Multi-Modality¶
Note
This tutorial requires a Unitxt installation.
Introduction¶
This tutorial explores multi-modality processing with Unitxt, focusing on handling image-text-to-text datasets and creating an evaluation and inference pipeline. By the end, you’ll be equipped to process complex multi-modal data efficiently.
Part 1: Understanding Image-Text to Text Tasks¶
Image-text to text tasks involve providing a model with a combination of text and images and expecting a textual answer. These tasks are increasingly relevant in modern AI applications.
Tutorial Overview¶
We’ll create an image-text to text evaluation pipeline using Unitxt, concentrating on a document visual question answering (DocVQA) task. This task involves asking questions about images and generating textual answers.
Part 2: Data Preparation¶
Creating a Unitxt DataCard¶
Our first step is to prepare the data using a Unitxt DataCard. If you it’s your first time adding a DataCard we recommend reading the Adding Datasets Tutorial.
Dataset Selection¶
We’ll use the doc_vqa
dataset from Hugging Face, formatting it for a question-answering task.

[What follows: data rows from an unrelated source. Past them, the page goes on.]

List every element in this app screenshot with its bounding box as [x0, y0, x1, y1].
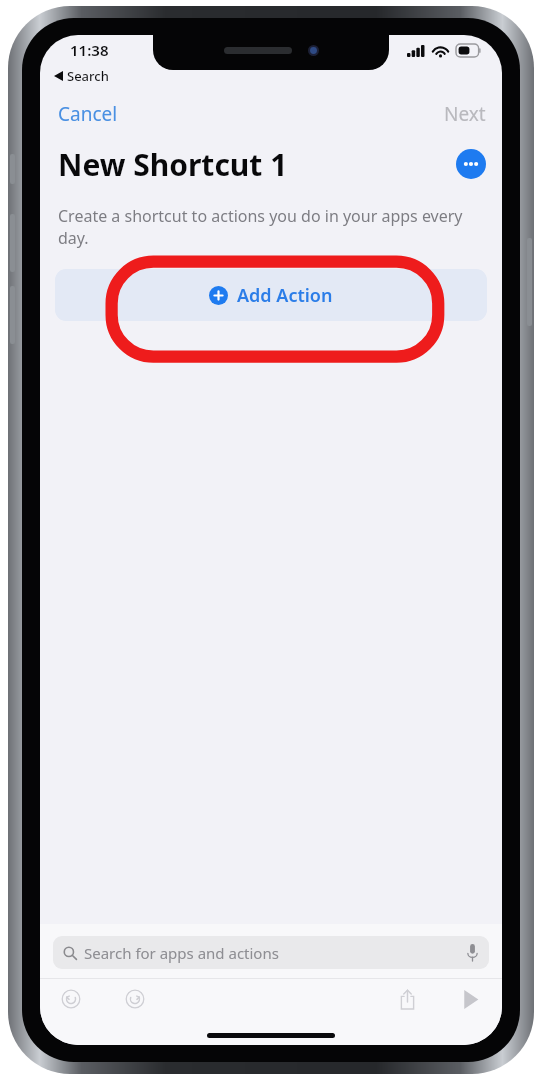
staticText: 11:38	[70, 40, 109, 60]
button[interactable]: Search	[54, 65, 502, 87]
staticText: Cancel	[58, 101, 118, 125]
staticText: Next	[444, 101, 486, 125]
button[interactable]: Cancel	[40, 97, 136, 129]
button[interactable]: Share	[392, 984, 422, 1014]
staticText: New Shortcut 1	[58, 144, 288, 185]
staticText: Add Action	[237, 283, 333, 308]
staticText: Create a shortcut to actions you do in y…	[58, 205, 480, 249]
button[interactable]: More options	[456, 149, 486, 179]
button[interactable]: Redo	[120, 984, 150, 1014]
button[interactable]: Search for apps and actions	[53, 936, 489, 969]
staticText: Search for apps and actions	[84, 943, 279, 963]
button[interactable]: Next	[428, 97, 502, 129]
button[interactable]: Undo	[56, 984, 86, 1014]
button[interactable]: Play	[456, 984, 486, 1014]
button[interactable]: Add Action	[55, 269, 487, 321]
staticText: Search	[67, 67, 109, 85]
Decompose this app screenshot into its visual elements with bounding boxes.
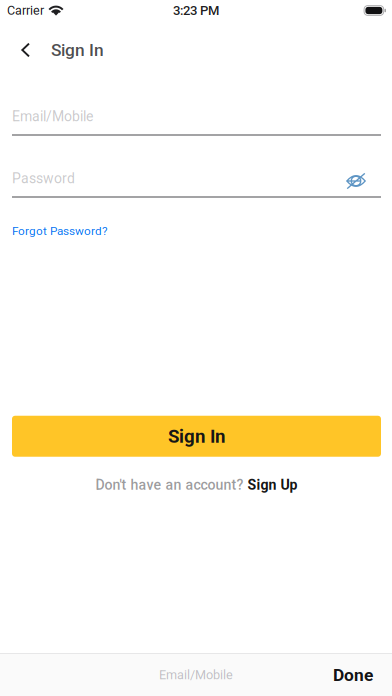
button[interactable]: Done bbox=[317, 654, 392, 696]
staticText: Sign In bbox=[168, 425, 225, 447]
button[interactable]: Don't have an account? bbox=[96, 457, 298, 497]
staticText: 3:23 PM bbox=[173, 3, 219, 18]
staticText: Don't have an account? bbox=[96, 477, 244, 493]
staticText: Done bbox=[333, 665, 373, 685]
staticText: Forgot Password? bbox=[12, 224, 108, 238]
staticText: Carrier bbox=[7, 3, 44, 18]
staticText: Email/Mobile bbox=[159, 668, 233, 682]
button[interactable]: Show password bbox=[346, 167, 381, 190]
staticText: Password bbox=[12, 170, 75, 187]
button[interactable]: Sign In bbox=[0, 27, 104, 68]
staticText: Sign Up bbox=[248, 477, 298, 493]
staticText: Sign In bbox=[51, 40, 104, 60]
staticText: Email/Mobile bbox=[12, 108, 93, 125]
button[interactable]: Sign In bbox=[12, 416, 381, 457]
button[interactable]: Forgot Password? bbox=[12, 221, 108, 241]
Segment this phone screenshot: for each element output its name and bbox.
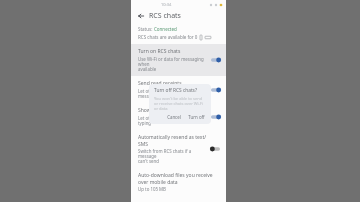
button[interactable]: Toggle on [210, 86, 221, 94]
staticText: RCS chats [149, 11, 181, 21]
staticText: Turn on RCS chats [138, 48, 181, 55]
button[interactable]: Toggle off [210, 145, 221, 153]
staticText: Send read receipts [138, 80, 182, 87]
button[interactable]: Back [136, 11, 146, 21]
staticText: Show typing indicators [138, 107, 192, 114]
staticText: Turn off RCS chats? [154, 87, 198, 94]
staticText: Let others know you've read their messag… [138, 88, 207, 99]
staticText: Let others know when you're typing [138, 115, 207, 126]
button[interactable]: Turn off [186, 112, 207, 122]
staticText: Auto-download files you receive over mob… [138, 172, 221, 185]
button[interactable]: Toggle on [210, 113, 221, 121]
staticText: RCS chats are available for 0 [138, 34, 199, 40]
button[interactable]: Send read receipts [131, 76, 226, 103]
staticText: Cancel [167, 114, 181, 120]
staticText: Status: [138, 26, 154, 32]
staticText: Switch from RCS chats if a message can't… [138, 148, 207, 164]
staticText: You won't be able to send or receive cha… [154, 96, 207, 111]
button[interactable]: Cancel [165, 112, 183, 122]
button[interactable]: Automatically resend as text/SMS [131, 130, 226, 168]
button[interactable]: Toggle on [210, 56, 221, 64]
staticText: Up to 105 MB [138, 186, 166, 192]
button[interactable]: Show typing indicators [131, 103, 226, 130]
staticText: Connected [154, 26, 177, 32]
staticText: 10:34 [161, 2, 172, 7]
button[interactable]: Auto-download files you receive over mob… [131, 168, 226, 196]
staticText: Use Wi-Fi or data for messaging when ava… [138, 56, 207, 72]
staticText: Automatically resend as text/SMS [138, 134, 207, 147]
button[interactable]: Turn on RCS chats [131, 44, 226, 76]
staticText: Turn off [188, 114, 205, 120]
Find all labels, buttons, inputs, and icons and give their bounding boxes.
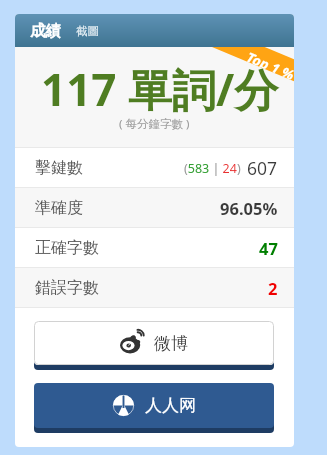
- staticText: 正確字數: [35, 238, 99, 258]
- other: Top 1 percent badge: [15, 47, 294, 147]
- staticText: 2: [268, 277, 278, 299]
- staticText: 準確度: [35, 198, 83, 218]
- button[interactable]: 正確字數: [15, 228, 294, 267]
- button[interactable]: 準確度: [15, 188, 294, 227]
- button[interactable]: 錯誤字數: [15, 268, 294, 307]
- staticText: 607: [247, 156, 278, 180]
- other: Weibo: [120, 333, 143, 354]
- staticText: 96.05%: [220, 197, 278, 219]
- staticText: 47: [259, 237, 278, 259]
- staticText: ( 每分鐘字數 ): [119, 116, 190, 132]
- other: Renren: [113, 395, 134, 416]
- button[interactable]: Renren: [34, 383, 274, 428]
- staticText: 人人网: [145, 395, 196, 416]
- staticText: 錯誤字數: [35, 278, 99, 298]
- staticText: 微博: [154, 333, 188, 354]
- staticText: 擊鍵數: [35, 158, 83, 178]
- staticText: (583 | 24): [184, 160, 241, 177]
- button[interactable]: 截圖: [76, 24, 99, 38]
- staticText: 成績: [30, 21, 61, 41]
- staticText: 117 單詞/分: [41, 59, 279, 119]
- button[interactable]: Weibo: [34, 321, 274, 365]
- button[interactable]: 擊鍵數: [15, 148, 294, 187]
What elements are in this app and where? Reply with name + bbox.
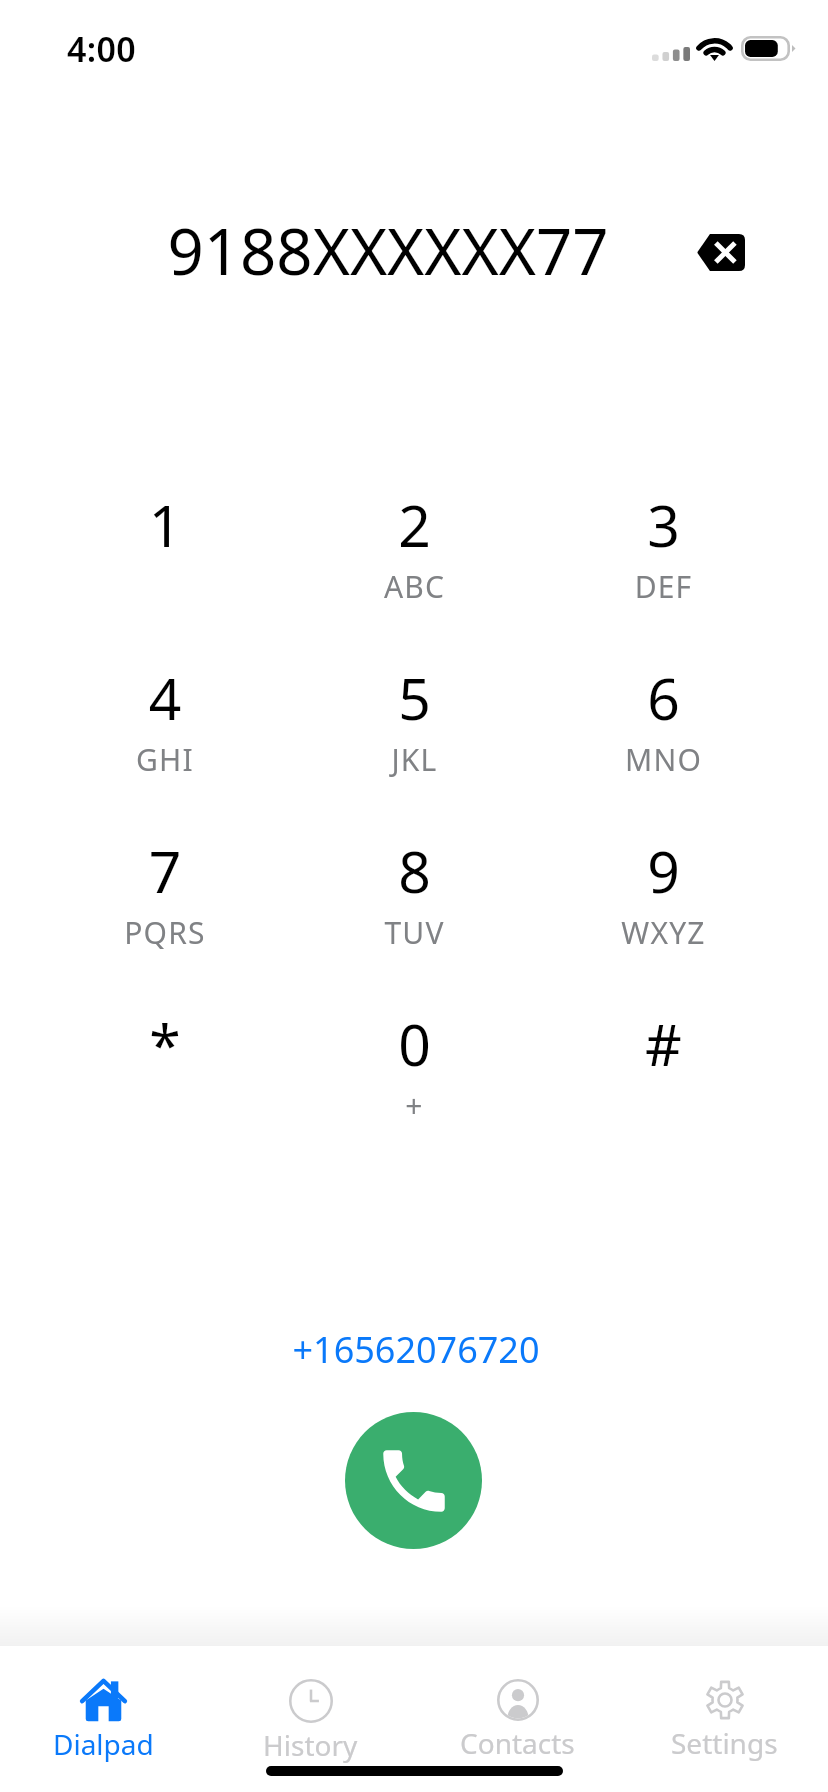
- staticText: +: [290, 1085, 539, 1126]
- button[interactable]: Contacts: [414, 1646, 621, 1766]
- staticText: MNO: [539, 739, 788, 780]
- button[interactable]: 1: [40, 486, 290, 659]
- button[interactable]: 3: [539, 486, 788, 659]
- staticText: Settings: [671, 1724, 778, 1762]
- staticText: *: [40, 1005, 290, 1083]
- staticText: 2: [290, 486, 539, 564]
- staticText: #: [539, 1005, 788, 1083]
- staticText: PQRS: [40, 912, 290, 953]
- button[interactable]: History: [207, 1646, 414, 1766]
- staticText: +16562076720: [282, 1325, 550, 1374]
- staticText: JKL: [290, 739, 539, 780]
- staticText: 1: [40, 486, 290, 564]
- staticText: 9188XXXXXX77: [0, 207, 802, 293]
- staticText: 9: [539, 832, 788, 910]
- staticText: 5: [290, 659, 539, 737]
- staticText: Dialpad: [53, 1725, 154, 1763]
- button[interactable]: Backspace: [687, 219, 753, 285]
- staticText: DEF: [539, 566, 788, 607]
- button[interactable]: 2: [290, 486, 539, 659]
- staticText: 6: [539, 659, 788, 737]
- staticText: TUV: [290, 912, 539, 953]
- button[interactable]: 8: [290, 832, 539, 1005]
- staticText: Contacts: [460, 1724, 575, 1762]
- button[interactable]: 0: [290, 1005, 539, 1178]
- staticText: History: [263, 1726, 358, 1764]
- button[interactable]: Call: [345, 1412, 482, 1549]
- staticText: ABC: [290, 566, 539, 607]
- staticText: 0: [290, 1005, 539, 1083]
- staticText: 7: [40, 832, 290, 910]
- button[interactable]: *: [40, 1005, 290, 1178]
- button[interactable]: Settings: [621, 1646, 828, 1766]
- button[interactable]: 5: [290, 659, 539, 832]
- staticText: 3: [539, 486, 788, 564]
- button[interactable]: 7: [40, 832, 290, 1005]
- button[interactable]: Dialpad: [0, 1646, 207, 1766]
- button[interactable]: 9: [539, 832, 788, 1005]
- button[interactable]: +16562076720: [282, 1321, 550, 1373]
- button[interactable]: 4: [40, 659, 290, 832]
- staticText: 8: [290, 832, 539, 910]
- button[interactable]: #: [539, 1005, 788, 1178]
- button[interactable]: 6: [539, 659, 788, 832]
- staticText: WXYZ: [539, 912, 788, 953]
- staticText: GHI: [40, 739, 290, 780]
- staticText: 4:00: [67, 26, 136, 72]
- staticText: 4: [40, 659, 290, 737]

Specifically, we’ll use the tasks.qa.with_context.abstractive
task from the Unitxt Catalog.
DataCard Implementation¶
Our goal in the DataCard will be to adjust the data as it comes from hugginface to task schema.
Create a Python file named doc_vqa.py
and implement the DataCard as follows:
from unitxt.blocks import LoadHF, Set, TaskCard
from unitxt.collections_operators import Explode, Wrap
from unitxt.image_operators import ImageToText
from unitxt.operators import Copy
card = TaskCard(
loader=LoadHF(path="cmarkea/doc-vqa"),
preprocess_steps=[
"splitters.small_no_dev",
Explode(field=f"qa/en", to_field="pair"),
Copy(field="pair/question", to_field="question"),
Copy(field="pair/answer", to_field="answers"),
Wrap(field="answers", inside="list"),
Set(fields={"context_type": "image"}),
ImageToText(field="image", to_field="context"),
],
task="tasks.qa.with_context.abstractive",
templates="templates.qa.with_context.all",
)
The ImageToText Operator¶
The ImageToText
operator is a key component that integrates the image into the text, allowing inference engines to process both elements simultaneously.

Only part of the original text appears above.